10) Install the Arduino Mega 2560. Do not install the Shield yet. You need to use the 6 provided 2.5m x 20mm screws and nuts to fasten down the micro-controller to the chassis. Install the wires going to the LED through the battery cover holes. Keep in mind once you install the shield the battery cover holes will be harder to access. (not impossible)
11) Slide the NRF24 Transceiver into the slot in the rear tower so that the antenna connector rests on the rear edge. With the need for doing a lot of opening and closing of the chassis during assembly, no need to install the antenna yet. Connect the harness to the NRF24 so that the red and black wires are pointing towards the left side of the car. Route the cable over the Battery Box directly to the Arduino. Instructions on how to hook it up are forthcoming.
12) Install the battery so that the battery poles are facing towards the right side of the car, then slide on the cover. The holes in the cover coincide with the holes in the battery. Connect the Battery cables to the battery by pushing them into the battery. Positive is in the front, Negative in the rear, then there is a charging sense wire in the middle. You will use this to plug in the special charger so it can determine how to balance charge the two cells differently for a full charge.
13) Install the Switch Harness. Put the wires from the harness down into the right side hole first then push the switch into the right side rear hole so that the keeper is oriented forwards. It clicks right in. Route the battery connections back through the left side rear hole and up to connect to the battery, but do NOT connect it yet. The two soldered ends, one Red for Positive and the other Black for Negative or Ground go to the closest (rear) Motor Controller as shown.
14) Install the two wire short jumper. The short red and black jumper go between the Motor Controllers to provide power to the second Motor Controller as shown. With the two jumper wires connected, you also need to connect the Arduino Power Harness to the forward Motor Controller to the same connections. The 90 degree connection goes to the Arduino.
15) Install the Arduino Sensor Shield. VERY carefully ensure all of the pins are properly aligned and push the sensor shield all the way into the Mega. Use a small flashlight to ensure all of the pins are properly seated. There are several different Mega 2560 Sensor Shields but they all work relatively the same. The Arduino Mega 2560 has 53 Digital Pins and 15 Analog Pins along with various Power Pins for 3 volt, 5 volt and up to 12 volt power input.
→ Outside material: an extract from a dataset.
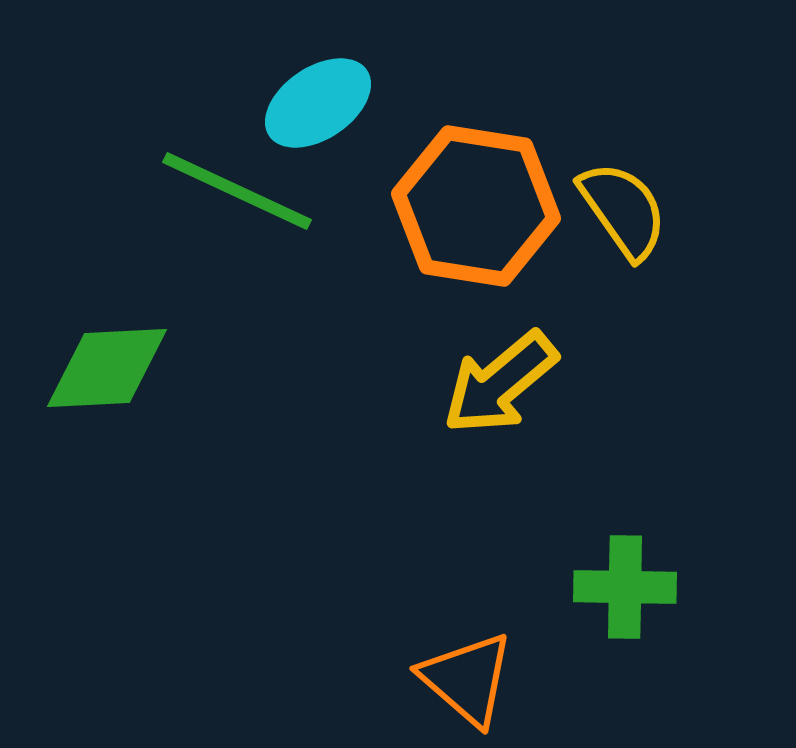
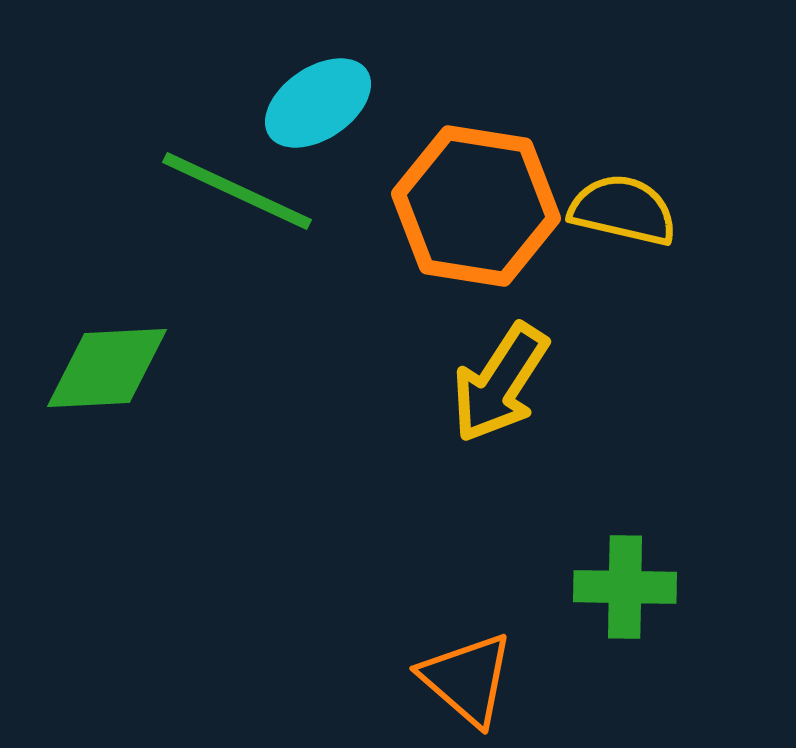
yellow semicircle: rotated 42 degrees counterclockwise
yellow arrow: rotated 17 degrees counterclockwise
It is very important that we do not connect our power incorrectly or we will have an instant puff of smoke and something will be damaged. If you have a shield that has a power jumper on it named PWR SEL in the upper left corner, those pins need to be jumpered together. Be VERY sure your wiring is correct before doing that. Jumpering means voltage will now be available at the desired pins. If you try this and all of the sudden the lights on everything go out, it's because you have something wired incorrectly. Remove it immediately! Red wires always denote +5 volts and black wires always denote ground. The kit comes with the required jumper but purposely left off until you have thoroughly checked your wiring.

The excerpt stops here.